# 40hp evinrude tilt assist



## DuckNut

If it attached, can you unattach it and skip using it? Your other option sounds real expensive.


----------



## menzor29

thats the thing i want to use it im wondering if the piston is serviceable


----------



## cutrunner

Its not the right thing to do but...
My buddy had the same motor and his was frozen solid. A drill bit to the cylinder fixed that, along with a trim and tilt unit


----------



## menzor29

mine isn't frozen solid at all just much harder to move than should be. could there be a fluid release or something like that


----------



## DuckNut

If it is hard to move it is probably because it has dirt and grime inside. I would bet a rebuild kit can be had.


----------



## menzor29

yeah from everything i have googled it seems its non serviceable part. "It is a sealed gas charged unit that all you are doing is releasing an internal valve to allow the unit to go up and down." that quote says it all if i were to try and open it i think i might hurt something someone or me. being that this is a common theme with these models it seems that someone would have come up with a redesigned aftermarket part, man they would make a killing. hell a used power trim unit for these motors are going for 800$ easy. and i know there is CMC out there but i have a jack plate and dont want to lose the advantages of it so a CMC power trim wouldnt fit my applications.


----------



## DuckNut

Post a pic.


----------



## menzor29

this is a picture of the entire unit the circled labeled release valve is the part that releases the cylindar








this pic is my best attempt at how the whole thing comes together cable included. the cable is broke and will need to be for sure replaced.


----------



## Mike1974

I have the same motor. Replace that cable and work with it, it might free up some with some use. Parts are easy to find at just about any dealer. The unit doesn't look lik eit is in bad shape. From your description I was expecting much worse. I have seen the power T&T assemblies on ebay for around $400 or you could shop marine junk yards for either part. Good luck.


----------



## menzor29

bought a power tilt unit so this one is coming off for sure. just dont want to take the chance of half fixing this one and then getting stuck on the water like i have read about others going through.


----------



## thilltony

SoCounty,
I understand what you are going through! I have the same unit, and it's giving me similar issues. Unfortunately, mine has decided to lock itself in the up position. No corrosion, nothing that looks wrong at all, yet it's locked. Have tried everything. Just read the comment above about drilling a hole, and that's sounding pretty good right now!

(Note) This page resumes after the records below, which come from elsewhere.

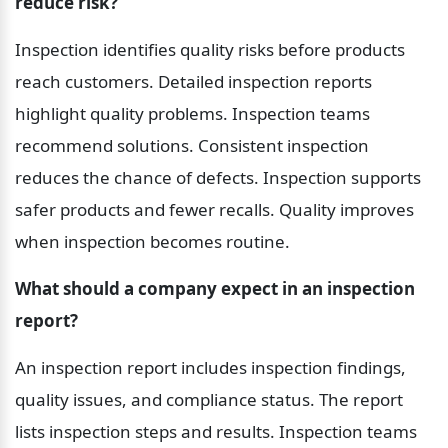
reduce risk?
Inspection identifies quality risks before products 
reach customers. Detailed inspection reports 
highlight quality problems. Inspection teams 
recommend solutions. Consistent inspection 
reduces the chance of defects. Inspection supports 
safer products and fewer recalls. Quality improves 
when inspection becomes routine.
What should a company expect in an inspection 
report?
An inspection report includes inspection findings, 
quality issues, and compliance status. The report 
lists inspection steps and results. Inspection teams 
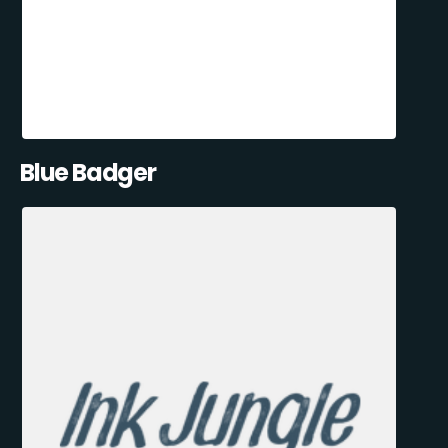
Blue Badger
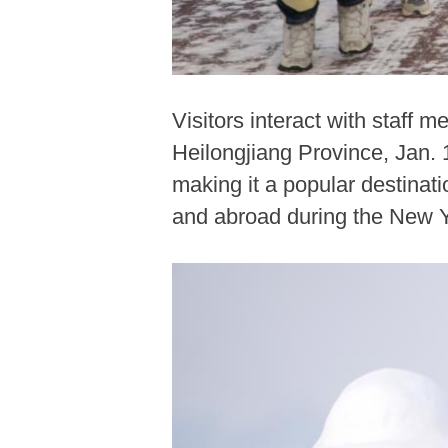
Visitors interact with staff 
Heilongjiang Province, Jan.
making it a popular destinat
and abroad during the New Y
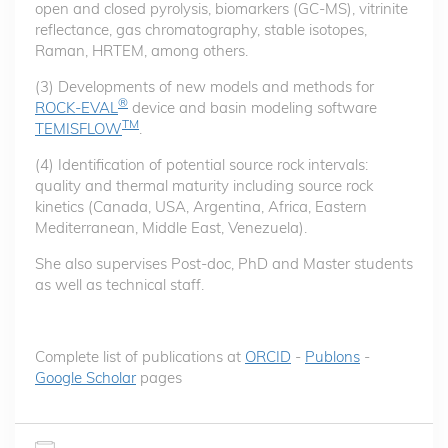
open and closed pyrolysis, biomarkers (GC-MS), vitrinite
reflectance, gas chromatography, stable isotopes,
Raman, HRTEM, among others.
(3) Developments of new models and methods for
®
ROCK-EVAL
device and basin modeling software
TM
TEMISFLOW
.
(4) Identification of potential source rock intervals:
quality and thermal maturity including source rock
kinetics (Canada, USA, Argentina, Africa, Eastern
Mediterranean, Middle East, Venezuela).
She also supervises Post-doc, PhD and Master students
as well as technical staff.
Complete list of publications at
ORCID
-
Publons
-
Google Scholar
pages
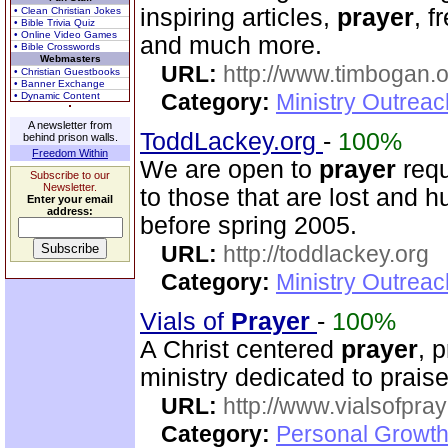
inspiring articles,
prayer
, f
• Clean Christian Jokes
• Bible Trivia Quiz
• Online Video Games
and much more.
• Bible Crosswords
Webmasters
URL:
http://www.timbogan.
• Christian Guestbooks
• Banner Exchange
Category:
Ministry Outrea
• Dynamic Content
A newsletter from
ToddLackey.org
-
100%
behind prison walls.
Freedom Within
We are open to
prayer
requ
Subscribe to our
Newsletter.
to those that are lost and h
Enter your email
address:
before spring 2005.
URL:
http://toddlackey.org
Category:
Ministry Outrea
Vials of
Prayer
-
100%
A Christ centered
prayer
, 
ministry dedicated to prai
URL:
http://www.vialsofpray
Category:
Personal Growth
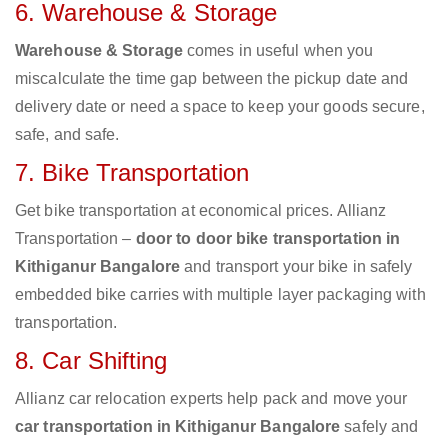
6. Warehouse & Storage
Warehouse & Storage
comes in useful when you
miscalculate the time gap between the pickup date and
delivery date or need a space to keep your goods secure,
safe, and safe.
7. Bike Transportation
Get bike transportation at economical prices. Allianz
Transportation –
door to door bike transportation in
Kithiganur Bangalore
and transport your bike in safely
embedded bike carries with multiple layer packaging with
transportation.
8. Car Shifting
Allianz car relocation experts help pack and move your
car transportation in Kithiganur Bangalore
safely and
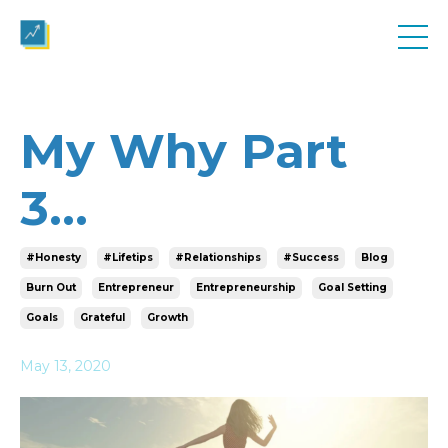
My Why Part
3...
#honesty
#lifetips
#relationships
#success
Blog
Burn Out
Entrepreneur
Entrepreneurship
Goal Setting
Goals
Grateful
Growth
May 13, 2020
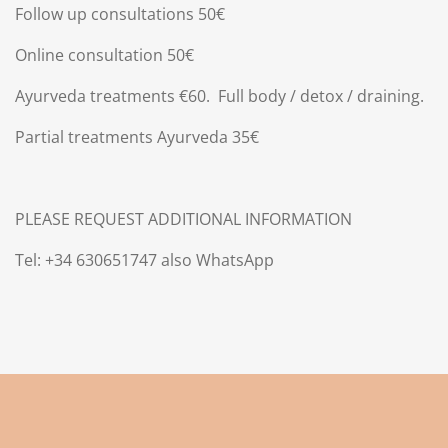
Follow up consultations 50€
Online consultation 50€
Ayurveda treatments €60.
Full body / detox / draining.
Partial treatments Ayurveda 35€
PLEASE REQUEST ADDITIONAL INFORMATION
Tel: +34 630651747 also WhatsApp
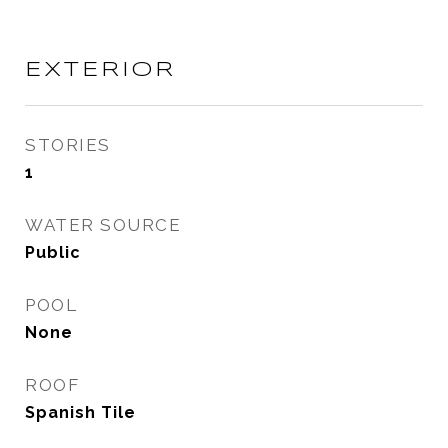
EXTERIOR
STORIES
1
WATER SOURCE
Public
POOL
None
ROOF
Spanish Tile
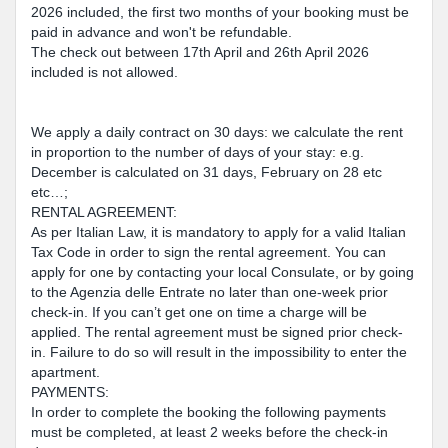
2026 included, the first two months of your booking must be
paid in advance and won't be refundable.
The check out between 17th April and 26th April 2026
included is not allowed.
We apply a daily contract on 30 days: we calculate the rent
in proportion to the number of days of your stay: e.g.
December is calculated on 31 days, February on 28 etc
etc…;
RENTAL AGREEMENT:
As per Italian Law, it is mandatory to apply for a valid Italian
Tax Code in order to sign the rental agreement. You can
apply for one by contacting your local Consulate, or by going
to the Agenzia delle Entrate no later than one-week prior
check-in. If you can’t get one on time a charge will be
applied. The rental agreement must be signed prior check-
in. Failure to do so will result in the impossibility to enter the
apartment.
PAYMENTS:
In order to complete the booking the following payments
must be completed, at least 2 weeks before the check-in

Glad to hear you found a T&T unit.

Curious... Would you be interested in selling your old manual unit? Please let me know. I'm going crazy needing to go fishing! Thanks.

-Tony


----------



## Brett

My 48 special had the gas assist piston.
When it locked in the up position, it was due to a plastic connector
stripping out from the end of the control cable, that is operated
by the up/down selector switch. Inexpensive piece of plastic
but is sure made a morning at Flamingo a PITA.


----------



## thilltony

I wish mine was due to the plastic part!

Mine is a stuck release valve. You can't push it in or pull it out. A hammer won't even get it to budge. It's locked solid.

About to try the drill bit method, unless I can buy another.

Let me know, SoCounty.

PS- I grew up in Cocoa Beach, fishing the flats in the Indian and Banana rivers. Now I'm fishing backwaters in the Tidewater and Eastern Shore VA area. Very similar fishing, believe it or not.

-TH


----------